Butler v. Ashcroft

293 F. Supp. 2d 74, 2003 U.S. Dist. LEXIS 23618, 2003 WL 22989650
CourtDistrict Court, District of Columbia
DecidedSeptember 26, 2003
DocketCIV. 01-68(RJL)
StatusPublished
Cited by8 cases

This text of 293 F. Supp. 2d 74 (Butler v. Ashcroft) is published on Counsel Stack Legal Research, covering District Court, District of Columbia primary law. Counsel Stack provides free access to over 12 million legal documents including statutes, case law, regulations, and constitutions.

Bluebook
Butler v. Ashcroft, 293 F. Supp. 2d 74, 2003 U.S. Dist. LEXIS 23618, 2003 WL 22989650 (D.D.C. 2003).

Opinion

Memorandum Opinion

LEON, District Judge.

Plaintiff Diedre Butler brings an employment discrimination claim against her employer, the Federal Bureau of Investigation (“FBI”), alleging that the FBI denied her two successive job promotions based on her sex and race. Defendants contend that Ms. Butler failed to exhaust her administrative remedies with regard to the first denied position and has not established a prima facie case of employment discrimination for either the first or second denied positions. Before this court is Defendants’ motion for dismissal or in the alternative for summary judgment. The Court finds that although Ms. Butler filed *76 her initial claim in a timely manner, a reasonable jury could not find that the FBI’s reasons for not promoting her are pretext.

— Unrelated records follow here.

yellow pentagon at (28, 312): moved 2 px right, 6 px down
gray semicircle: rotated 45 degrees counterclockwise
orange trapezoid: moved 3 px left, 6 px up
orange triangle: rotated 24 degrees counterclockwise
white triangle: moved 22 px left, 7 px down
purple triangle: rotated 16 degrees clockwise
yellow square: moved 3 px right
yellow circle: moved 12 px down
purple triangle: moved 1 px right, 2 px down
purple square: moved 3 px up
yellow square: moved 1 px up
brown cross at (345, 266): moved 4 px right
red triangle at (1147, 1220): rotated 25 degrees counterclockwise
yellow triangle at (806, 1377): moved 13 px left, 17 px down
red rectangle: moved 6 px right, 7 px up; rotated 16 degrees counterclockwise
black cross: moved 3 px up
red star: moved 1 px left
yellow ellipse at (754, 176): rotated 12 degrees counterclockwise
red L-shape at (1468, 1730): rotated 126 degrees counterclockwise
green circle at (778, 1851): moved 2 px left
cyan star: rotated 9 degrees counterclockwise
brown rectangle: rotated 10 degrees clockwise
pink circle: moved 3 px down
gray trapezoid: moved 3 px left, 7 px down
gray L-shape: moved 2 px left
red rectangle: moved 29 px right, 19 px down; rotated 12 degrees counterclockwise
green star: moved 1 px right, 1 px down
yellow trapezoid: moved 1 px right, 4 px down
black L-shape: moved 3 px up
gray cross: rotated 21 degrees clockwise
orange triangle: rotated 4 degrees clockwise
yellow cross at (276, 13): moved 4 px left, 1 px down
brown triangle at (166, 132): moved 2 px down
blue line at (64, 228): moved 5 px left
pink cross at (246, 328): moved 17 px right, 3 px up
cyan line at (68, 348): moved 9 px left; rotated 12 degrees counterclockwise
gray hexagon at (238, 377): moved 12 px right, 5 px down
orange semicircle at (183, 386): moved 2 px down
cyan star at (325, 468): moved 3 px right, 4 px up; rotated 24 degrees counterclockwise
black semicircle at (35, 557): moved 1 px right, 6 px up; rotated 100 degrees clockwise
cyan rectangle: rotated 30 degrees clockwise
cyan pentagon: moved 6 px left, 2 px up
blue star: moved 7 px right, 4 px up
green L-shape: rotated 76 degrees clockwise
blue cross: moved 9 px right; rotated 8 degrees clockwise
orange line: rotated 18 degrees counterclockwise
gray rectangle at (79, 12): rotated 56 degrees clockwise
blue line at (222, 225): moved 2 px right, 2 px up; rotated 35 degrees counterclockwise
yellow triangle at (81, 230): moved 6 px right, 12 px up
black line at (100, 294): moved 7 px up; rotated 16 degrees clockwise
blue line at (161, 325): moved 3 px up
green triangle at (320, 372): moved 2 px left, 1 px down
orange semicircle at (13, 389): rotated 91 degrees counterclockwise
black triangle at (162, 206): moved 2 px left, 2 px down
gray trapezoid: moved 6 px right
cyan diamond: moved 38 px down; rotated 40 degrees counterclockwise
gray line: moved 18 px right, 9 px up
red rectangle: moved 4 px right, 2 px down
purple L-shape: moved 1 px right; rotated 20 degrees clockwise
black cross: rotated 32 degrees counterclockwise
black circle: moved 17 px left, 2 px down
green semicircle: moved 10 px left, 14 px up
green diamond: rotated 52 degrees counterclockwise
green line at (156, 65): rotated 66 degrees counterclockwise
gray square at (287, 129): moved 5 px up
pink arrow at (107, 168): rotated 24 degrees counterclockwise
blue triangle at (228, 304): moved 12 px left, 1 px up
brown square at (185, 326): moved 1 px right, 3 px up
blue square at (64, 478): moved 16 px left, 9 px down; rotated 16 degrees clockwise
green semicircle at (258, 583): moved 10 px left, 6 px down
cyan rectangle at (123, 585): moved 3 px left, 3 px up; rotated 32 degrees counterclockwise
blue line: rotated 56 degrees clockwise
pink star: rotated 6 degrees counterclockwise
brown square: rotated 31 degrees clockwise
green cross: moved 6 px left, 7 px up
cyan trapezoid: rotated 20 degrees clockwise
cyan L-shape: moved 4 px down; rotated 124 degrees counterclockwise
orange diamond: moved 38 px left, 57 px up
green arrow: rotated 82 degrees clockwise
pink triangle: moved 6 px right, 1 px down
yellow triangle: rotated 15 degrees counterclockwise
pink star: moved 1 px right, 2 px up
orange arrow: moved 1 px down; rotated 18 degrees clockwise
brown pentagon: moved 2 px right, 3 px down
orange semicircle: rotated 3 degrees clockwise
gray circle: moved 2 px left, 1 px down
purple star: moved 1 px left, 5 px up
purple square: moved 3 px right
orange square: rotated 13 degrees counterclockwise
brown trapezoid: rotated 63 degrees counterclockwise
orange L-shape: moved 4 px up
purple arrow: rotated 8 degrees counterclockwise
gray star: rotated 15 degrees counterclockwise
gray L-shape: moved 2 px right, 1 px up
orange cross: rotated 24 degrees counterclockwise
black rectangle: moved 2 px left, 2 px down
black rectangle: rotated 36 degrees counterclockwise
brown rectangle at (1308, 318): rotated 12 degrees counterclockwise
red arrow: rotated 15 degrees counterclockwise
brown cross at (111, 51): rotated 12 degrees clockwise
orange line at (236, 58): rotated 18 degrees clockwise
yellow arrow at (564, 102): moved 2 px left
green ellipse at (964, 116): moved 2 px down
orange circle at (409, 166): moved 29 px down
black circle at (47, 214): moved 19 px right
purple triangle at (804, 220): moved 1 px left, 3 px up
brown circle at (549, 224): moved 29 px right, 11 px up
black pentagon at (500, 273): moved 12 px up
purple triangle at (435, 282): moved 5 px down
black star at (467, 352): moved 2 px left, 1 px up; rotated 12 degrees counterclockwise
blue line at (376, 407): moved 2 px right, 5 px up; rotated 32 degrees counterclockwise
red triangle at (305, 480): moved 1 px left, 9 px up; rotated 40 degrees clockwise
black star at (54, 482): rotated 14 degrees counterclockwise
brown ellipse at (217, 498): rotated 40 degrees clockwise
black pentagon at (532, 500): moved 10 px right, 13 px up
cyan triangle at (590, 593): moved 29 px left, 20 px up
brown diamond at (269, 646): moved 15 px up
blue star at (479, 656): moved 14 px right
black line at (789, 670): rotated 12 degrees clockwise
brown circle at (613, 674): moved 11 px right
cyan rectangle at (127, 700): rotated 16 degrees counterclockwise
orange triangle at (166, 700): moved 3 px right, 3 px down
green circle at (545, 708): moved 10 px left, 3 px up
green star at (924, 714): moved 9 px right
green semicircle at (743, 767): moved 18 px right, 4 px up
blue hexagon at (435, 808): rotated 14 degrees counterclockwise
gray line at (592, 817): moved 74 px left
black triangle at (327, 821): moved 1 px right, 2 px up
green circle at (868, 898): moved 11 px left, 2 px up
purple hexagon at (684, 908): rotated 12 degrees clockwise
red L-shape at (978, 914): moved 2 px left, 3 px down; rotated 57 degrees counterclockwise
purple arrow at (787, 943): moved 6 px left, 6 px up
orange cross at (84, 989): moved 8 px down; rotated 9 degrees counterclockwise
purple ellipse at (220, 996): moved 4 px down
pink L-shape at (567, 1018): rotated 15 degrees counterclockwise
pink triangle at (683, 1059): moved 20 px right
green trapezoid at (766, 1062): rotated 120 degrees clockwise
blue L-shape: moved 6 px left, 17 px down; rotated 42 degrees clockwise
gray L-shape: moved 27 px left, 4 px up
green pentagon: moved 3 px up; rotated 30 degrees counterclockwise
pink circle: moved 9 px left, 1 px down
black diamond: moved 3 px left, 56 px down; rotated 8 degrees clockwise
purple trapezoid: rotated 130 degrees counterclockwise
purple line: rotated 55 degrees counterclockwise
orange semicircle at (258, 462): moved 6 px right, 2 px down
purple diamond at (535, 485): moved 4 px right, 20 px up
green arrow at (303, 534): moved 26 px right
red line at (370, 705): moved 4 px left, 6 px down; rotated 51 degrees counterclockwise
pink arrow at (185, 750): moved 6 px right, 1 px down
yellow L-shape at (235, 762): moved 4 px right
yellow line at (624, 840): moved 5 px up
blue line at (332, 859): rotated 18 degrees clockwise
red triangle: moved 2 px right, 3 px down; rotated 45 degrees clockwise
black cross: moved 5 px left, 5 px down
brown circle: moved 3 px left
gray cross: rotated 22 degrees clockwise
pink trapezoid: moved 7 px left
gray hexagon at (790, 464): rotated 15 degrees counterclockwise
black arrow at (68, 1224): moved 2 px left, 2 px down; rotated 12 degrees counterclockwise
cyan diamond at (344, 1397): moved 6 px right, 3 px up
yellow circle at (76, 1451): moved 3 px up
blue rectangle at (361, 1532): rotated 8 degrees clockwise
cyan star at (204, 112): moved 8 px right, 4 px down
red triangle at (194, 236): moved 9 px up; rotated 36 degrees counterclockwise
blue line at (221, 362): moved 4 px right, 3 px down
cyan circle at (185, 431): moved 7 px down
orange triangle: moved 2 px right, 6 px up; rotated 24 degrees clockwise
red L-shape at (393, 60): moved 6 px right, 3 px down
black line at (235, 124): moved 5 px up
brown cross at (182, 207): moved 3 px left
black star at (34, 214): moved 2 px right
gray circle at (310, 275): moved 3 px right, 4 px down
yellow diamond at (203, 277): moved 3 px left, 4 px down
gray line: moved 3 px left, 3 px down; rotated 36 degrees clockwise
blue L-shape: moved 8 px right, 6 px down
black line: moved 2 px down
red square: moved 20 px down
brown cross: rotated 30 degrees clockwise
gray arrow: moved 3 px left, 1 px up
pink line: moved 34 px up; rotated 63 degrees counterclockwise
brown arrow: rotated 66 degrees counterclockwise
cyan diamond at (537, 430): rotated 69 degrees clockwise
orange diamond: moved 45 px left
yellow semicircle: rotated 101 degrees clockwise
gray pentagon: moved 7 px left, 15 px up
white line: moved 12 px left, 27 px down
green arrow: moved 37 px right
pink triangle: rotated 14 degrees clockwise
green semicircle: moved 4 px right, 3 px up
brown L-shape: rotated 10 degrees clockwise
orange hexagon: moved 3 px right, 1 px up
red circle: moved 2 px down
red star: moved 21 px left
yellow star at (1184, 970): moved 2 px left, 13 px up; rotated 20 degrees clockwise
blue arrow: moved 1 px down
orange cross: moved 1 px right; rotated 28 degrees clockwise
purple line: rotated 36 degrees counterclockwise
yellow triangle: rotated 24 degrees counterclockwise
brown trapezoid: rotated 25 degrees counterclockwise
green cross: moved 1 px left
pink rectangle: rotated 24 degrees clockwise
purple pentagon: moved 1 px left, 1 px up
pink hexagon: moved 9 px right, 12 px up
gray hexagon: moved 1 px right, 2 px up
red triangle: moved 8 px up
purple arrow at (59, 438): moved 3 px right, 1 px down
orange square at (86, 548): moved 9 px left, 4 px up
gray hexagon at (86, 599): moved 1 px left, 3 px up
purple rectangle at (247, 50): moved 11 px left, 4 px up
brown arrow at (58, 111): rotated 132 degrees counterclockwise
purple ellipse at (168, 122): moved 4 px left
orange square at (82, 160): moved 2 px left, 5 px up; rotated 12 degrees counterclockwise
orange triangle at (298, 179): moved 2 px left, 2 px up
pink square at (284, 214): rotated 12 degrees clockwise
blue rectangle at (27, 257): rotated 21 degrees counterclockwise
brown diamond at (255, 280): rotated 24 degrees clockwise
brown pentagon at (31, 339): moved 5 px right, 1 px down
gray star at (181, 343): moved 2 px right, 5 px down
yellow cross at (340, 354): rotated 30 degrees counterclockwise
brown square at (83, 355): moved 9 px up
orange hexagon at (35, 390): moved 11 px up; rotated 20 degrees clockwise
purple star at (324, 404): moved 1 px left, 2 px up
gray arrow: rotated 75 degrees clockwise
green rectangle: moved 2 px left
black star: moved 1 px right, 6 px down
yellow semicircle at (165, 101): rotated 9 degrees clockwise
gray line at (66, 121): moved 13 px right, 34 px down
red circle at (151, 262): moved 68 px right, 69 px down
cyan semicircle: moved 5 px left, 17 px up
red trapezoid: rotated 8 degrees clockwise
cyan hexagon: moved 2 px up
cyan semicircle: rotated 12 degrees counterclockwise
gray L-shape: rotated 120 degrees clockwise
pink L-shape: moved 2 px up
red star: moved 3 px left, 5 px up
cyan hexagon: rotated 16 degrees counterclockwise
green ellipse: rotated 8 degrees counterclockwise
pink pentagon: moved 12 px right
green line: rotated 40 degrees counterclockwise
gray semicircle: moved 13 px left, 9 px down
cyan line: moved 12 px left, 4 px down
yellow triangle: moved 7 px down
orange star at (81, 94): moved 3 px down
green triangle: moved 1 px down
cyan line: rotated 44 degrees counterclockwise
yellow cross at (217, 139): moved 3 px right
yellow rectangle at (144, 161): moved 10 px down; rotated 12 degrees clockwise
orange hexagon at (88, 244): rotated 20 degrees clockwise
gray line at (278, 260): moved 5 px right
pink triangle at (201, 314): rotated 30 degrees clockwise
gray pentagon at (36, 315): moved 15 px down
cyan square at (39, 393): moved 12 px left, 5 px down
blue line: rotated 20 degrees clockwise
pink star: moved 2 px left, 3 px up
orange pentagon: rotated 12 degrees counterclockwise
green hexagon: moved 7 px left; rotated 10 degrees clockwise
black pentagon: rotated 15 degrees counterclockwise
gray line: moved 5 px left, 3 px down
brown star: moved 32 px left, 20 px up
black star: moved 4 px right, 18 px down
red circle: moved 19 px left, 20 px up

Accordingly, the Court grants the FBI’s motion for summary judgment, finding that even with a time extension for discovery, Butler would be unable to show employment discrimination.

I. Background

The plaintiff is an African-American female employed in the FBI’s National Security Division. During the time period in question, Plaintiff served as a GS-14 supervisor in the NS4 Section where she had been employed since 1995. Pl.’s Compl. at 2-3. Beginning January 1998, due to a reassignment of the existing Unit Chief, Ms. Butler became acting Unit Chief for the NS4B unit, a position that she held for a year. Pl.’s Compl. at 3. On September 14, 1998, Ms. Butler was informed that the FBI had not selected her for an available Unit Chief position within the NS4B unit for which she had applied. A white male had been selected instead for the position. 1

On September 23, 1998, Ms. Butler met with an EEO counselor. The counselor encouraged her to wait to file a formal discrimination complaint until the FBI completed the hiring process for a second Unit Chief position within the NS4A unit. 2

On January 6, 1999, Ms. Butler learned that she had not been selected for the second position, which was awarded to a white woman. Ms. Butler continued to act as the NS4B’s Unit Chief until William Houghton reported for duty. Ms. Butler instructed Mr. Houghton on how to perform several aspects of the job for which, she alleges, he lacked training and experience. On January 27, 1999, Ms. Butler again contacted the EEOC Counselor with the intent of filing a formal discrimination complaint.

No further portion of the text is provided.